## Exercise brief
Search the records for lines with the word "bundle" and copy each match.

## Data items
※ ※ ※
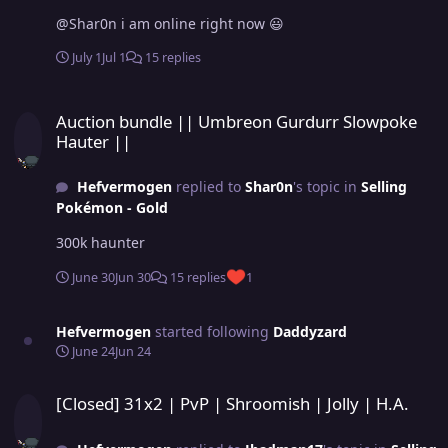
@Shar0n i am online right now 😃
July 1
Jul 1
15 replies
Auction bundle || Umbreon Gurdurr Slowpoke Hauter ||
Auction bundle || Umbreon Gurdurr Slowpoke
Hauter ||
Hefvermogen
replied to
Shar0n
's topic in
Selling
Pokémon - Gold
300k haunter
June 30
Jun 30
15 replies
1
Hefvermogen
started following
Daddyzard
June 24
Jun 24
[Closed] 31x2 | PvP | Shroomish | Jolly | H.A.
[Closed] 31x2 | PvP | Shroomish | Jolly | H.A.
※ ※ ※
## Exercise result
Auction bundle || Umbreon Gurdurr Slowpoke Hauter ||
Auction bundle || Umbreon Gurdurr Slowpoke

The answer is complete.